Which data structure would you use: TreeMap or HashMap? (Java) [duplicate]
Asked Answered
O

14

56

Description | A Java program to read a text file and print each of the unique words in alphabetical order together with the number of times the word occurs in the text.

The program should declare a variable of type Map<String, Integer> to store the words and corresponding frequency of occurrence. Which concrete type, though? TreeMap<String, Number> or HashMap<String, Number> ?

The input should be converted to lower case.

A word does not contain any of these characters: \t\t\n]f.,!?:;\"()'

Example output |

 Word            Frequency
  a                 1
  and               5
  appearances       1
  as                1
         .
         .
         .

Remark | I know, I've seen elegant solutions to this in Perl with roughly two lines of code. However, I want to see it in Java.

Edit: Oh yeah, it be helpful to show an implementation using one of these structures (in Java).

Odyl answered 19/11, 2008 at 15:55 Comment(4)
Wow, is this blatantly fishing for the answer to a homework question?Armored
Actually, the homework question was to actually implement the two versions--it asked nothing about which data structure is better. However, in effort to maintain the lost art of semi-sincere learning, I am beating around the bush...just trying to glean some insight here!Odyl
How the heck did I get six points for that comment above. I know...question for meta..Odyl
I have similar problem, everything the same, I only want to sort by values, not keys... what would be best approach?Apc
K
63

TreeMap seems a no-brainer to me - simply because of the "in alphabetical order" requirement. HashMap has no ordering when you iterate through it; TreeMap iterates in the natural key order.

EDIT: I think Konrad's comment may have been suggesting "use HashMap, then sort." This is good because although we'll have N iterations initially, we'll have K <= N keys by the end due to duplicates. We might as well save the expensive bit (sorting) until the end when we've got fewer keys than take the small-but-non-constant hit of keeping it sorted as we go.

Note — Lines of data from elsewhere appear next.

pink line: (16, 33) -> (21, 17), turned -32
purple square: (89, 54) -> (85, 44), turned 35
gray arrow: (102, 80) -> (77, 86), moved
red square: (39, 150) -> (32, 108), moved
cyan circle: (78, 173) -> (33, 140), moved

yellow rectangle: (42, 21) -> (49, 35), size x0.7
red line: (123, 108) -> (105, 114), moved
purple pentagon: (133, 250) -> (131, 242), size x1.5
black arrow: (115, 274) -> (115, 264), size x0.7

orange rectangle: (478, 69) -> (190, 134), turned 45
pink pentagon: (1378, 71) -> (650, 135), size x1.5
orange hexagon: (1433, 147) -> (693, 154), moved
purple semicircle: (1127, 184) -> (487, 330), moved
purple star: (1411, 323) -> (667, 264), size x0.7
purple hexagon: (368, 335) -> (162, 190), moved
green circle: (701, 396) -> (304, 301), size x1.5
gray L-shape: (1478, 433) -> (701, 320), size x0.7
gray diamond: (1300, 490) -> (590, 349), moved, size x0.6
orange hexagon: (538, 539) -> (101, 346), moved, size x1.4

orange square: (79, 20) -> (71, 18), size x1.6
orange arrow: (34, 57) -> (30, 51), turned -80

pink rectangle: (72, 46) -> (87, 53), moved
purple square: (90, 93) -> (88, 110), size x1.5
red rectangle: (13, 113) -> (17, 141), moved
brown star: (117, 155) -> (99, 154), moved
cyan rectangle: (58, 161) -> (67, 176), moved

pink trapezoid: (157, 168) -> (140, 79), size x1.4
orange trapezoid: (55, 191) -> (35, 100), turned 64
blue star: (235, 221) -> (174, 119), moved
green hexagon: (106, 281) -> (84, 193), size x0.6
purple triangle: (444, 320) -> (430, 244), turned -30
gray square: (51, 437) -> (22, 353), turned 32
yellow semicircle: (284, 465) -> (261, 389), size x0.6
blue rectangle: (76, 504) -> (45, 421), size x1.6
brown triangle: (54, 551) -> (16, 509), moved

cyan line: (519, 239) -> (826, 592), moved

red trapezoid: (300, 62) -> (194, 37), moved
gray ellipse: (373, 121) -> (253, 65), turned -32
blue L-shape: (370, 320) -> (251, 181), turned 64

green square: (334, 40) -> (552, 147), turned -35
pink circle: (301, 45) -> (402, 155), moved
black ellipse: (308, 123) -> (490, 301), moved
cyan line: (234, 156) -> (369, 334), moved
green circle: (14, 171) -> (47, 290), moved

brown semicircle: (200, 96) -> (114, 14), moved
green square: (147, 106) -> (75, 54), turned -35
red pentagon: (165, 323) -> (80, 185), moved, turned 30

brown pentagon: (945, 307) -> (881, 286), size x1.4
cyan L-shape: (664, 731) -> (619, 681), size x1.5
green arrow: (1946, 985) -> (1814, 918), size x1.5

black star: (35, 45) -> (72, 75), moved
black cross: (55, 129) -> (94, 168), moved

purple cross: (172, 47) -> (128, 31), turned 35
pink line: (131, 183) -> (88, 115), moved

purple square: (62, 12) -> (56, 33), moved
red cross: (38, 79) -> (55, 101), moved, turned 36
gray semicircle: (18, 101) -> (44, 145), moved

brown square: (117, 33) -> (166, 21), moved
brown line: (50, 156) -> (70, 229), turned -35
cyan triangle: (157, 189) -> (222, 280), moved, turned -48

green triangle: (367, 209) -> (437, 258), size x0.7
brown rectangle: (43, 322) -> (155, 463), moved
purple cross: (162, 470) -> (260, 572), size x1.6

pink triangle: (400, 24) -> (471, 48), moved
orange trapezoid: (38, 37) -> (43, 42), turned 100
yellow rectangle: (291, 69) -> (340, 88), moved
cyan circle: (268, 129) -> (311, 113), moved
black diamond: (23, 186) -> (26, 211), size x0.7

Having said that, I'm sticking to my answer for the moment: because it's the simplest way of achieving the goal. We don't really know that the OP is particularly worried about performance, but the question implies that he's concerned about the elegance and brevity. Using a TreeMap makes this incredibly brief, which appeals to me. I suspect that if performance is really an issue, there may be a better way of attacking it than either TreeMap or HashMap :)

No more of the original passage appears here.